Repost: RFA [4.1]: improvement to if-conversion and cross-jumping (PR20070)

Tue Nov 29 13:26:00 GMT 2005

When I mentioned on the mailing list that I was going to help review the 
CFO branch since we (Analog Devices) are interested in code size 
optimizations, people on IRC pointed me at this patch as a potentially 
better starting point, so I'll try to review it first.  Here's my first 
pass of comments.  More to come, probably, once I've played with the 
patch some more and understand it better.

 >       * ifcvt.c (noce_try_complex_cmove): New function.
 >       (noce_process_if_block): Call it.
 >       For flag_expensive_optimizations, update cond_exec_changed_p on
 >       success.
 >       (rest_of_handle_if_conversion): For flag_expensive_optimizations,
 >       provide if_convert with register lifeness info.

Can we postpone the ifcvt changes?  They look quite straightforward, but 
it seems like they are independent of the rest.  Once we've done the 
heavy lifting to get the first part in, we can revisit this.

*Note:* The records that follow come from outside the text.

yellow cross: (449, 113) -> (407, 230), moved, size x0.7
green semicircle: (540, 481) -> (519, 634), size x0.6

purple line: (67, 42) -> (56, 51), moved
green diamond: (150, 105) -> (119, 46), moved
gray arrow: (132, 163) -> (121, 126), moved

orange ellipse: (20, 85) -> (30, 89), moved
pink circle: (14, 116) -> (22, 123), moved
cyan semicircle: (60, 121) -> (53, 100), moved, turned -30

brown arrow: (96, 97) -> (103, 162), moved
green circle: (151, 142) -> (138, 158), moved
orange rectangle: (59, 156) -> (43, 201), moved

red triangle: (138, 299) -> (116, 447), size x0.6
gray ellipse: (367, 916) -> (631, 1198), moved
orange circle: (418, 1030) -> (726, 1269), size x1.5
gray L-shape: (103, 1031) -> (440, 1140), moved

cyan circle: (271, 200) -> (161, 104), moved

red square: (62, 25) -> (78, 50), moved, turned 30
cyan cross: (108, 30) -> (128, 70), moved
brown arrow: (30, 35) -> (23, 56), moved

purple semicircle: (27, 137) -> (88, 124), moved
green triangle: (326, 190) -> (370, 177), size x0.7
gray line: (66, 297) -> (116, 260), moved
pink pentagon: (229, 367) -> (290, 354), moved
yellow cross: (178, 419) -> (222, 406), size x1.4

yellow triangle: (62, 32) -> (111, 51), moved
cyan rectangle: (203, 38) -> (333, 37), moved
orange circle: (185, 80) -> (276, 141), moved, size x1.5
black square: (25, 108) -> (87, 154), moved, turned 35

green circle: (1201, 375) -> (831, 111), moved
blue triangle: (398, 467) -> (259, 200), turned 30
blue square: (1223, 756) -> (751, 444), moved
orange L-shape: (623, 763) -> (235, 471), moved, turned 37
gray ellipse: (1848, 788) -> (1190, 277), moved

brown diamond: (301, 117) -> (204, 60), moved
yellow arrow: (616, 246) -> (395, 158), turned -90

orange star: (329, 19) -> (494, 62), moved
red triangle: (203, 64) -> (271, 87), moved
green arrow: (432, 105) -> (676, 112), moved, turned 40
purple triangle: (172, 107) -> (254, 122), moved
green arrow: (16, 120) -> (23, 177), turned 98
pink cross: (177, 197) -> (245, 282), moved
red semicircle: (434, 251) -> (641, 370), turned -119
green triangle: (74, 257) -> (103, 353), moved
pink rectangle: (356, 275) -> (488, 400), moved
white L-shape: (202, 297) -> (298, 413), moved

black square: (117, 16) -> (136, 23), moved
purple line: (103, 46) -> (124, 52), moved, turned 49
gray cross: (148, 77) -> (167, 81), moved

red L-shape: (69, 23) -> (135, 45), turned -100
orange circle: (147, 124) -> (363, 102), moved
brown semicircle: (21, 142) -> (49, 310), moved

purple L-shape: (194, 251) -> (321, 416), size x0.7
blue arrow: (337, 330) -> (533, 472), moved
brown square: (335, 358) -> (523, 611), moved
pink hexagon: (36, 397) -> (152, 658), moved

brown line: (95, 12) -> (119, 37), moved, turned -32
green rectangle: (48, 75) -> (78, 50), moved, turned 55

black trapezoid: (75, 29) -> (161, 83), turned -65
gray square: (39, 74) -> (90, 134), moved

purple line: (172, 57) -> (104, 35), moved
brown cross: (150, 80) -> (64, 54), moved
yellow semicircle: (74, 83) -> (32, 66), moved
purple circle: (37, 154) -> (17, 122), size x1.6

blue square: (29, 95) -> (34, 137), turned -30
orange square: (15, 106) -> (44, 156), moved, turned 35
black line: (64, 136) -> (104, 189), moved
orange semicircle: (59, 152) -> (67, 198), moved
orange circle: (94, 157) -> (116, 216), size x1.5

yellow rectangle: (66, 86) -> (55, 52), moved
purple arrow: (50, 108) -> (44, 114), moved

One general comment: You're matching entire pieces of RTL.  Wouldn't it 
be possible/simpler to match insn_codes, extract the operands, and then 
just look at those?  I have in mind something that looks a bit like 
parts of regrename.

I was wondering about the use of the find_reg_equal_equiv_note - lots of 
code seems to use that function, but do we really want to mess with 
REG_EQUIV notes?

Like Stephen B., I'd like to see this moved to a separate file; then you 
can also lose the struct_equiv_ prefix from most function names and make 
them more meaningful.

 > +/* In cfgcleanup.c */

Needs updating when moving the code.

 > +/* A struct equiv_info is used to pass information to struct_equiv and
 > +   to gather state while two basic blocks are checked for structural
 > +   equivalence.

Like Stephen, I'd like to see the rest of this comment distributed so 
that each structure member has its own comment in front of it.  See also 
below - I'd like to see a struct_equiv_checkpoint used inside this 
monster struct to keep track of current state.  Further improvements 
might be to split off those members which track state, and others which 
are just inputs set by the callers of the struct_equiv pass ("struct 
struct_equiv_params"?).  Such a split could either result in two 
structures, or just two clearly separated areas inside the same 
structure.  There should be some kind of logical grouping instead of 
just a collection of members.

 > +   X_BLOCK and Y_BLOCK are the two block being compared.

"blocks"

 > +   NEED_FULL_BLOCK is set when the entire basic blocks have to match, as
 > +   in if-conversion.  It is cleared for cross-jumping.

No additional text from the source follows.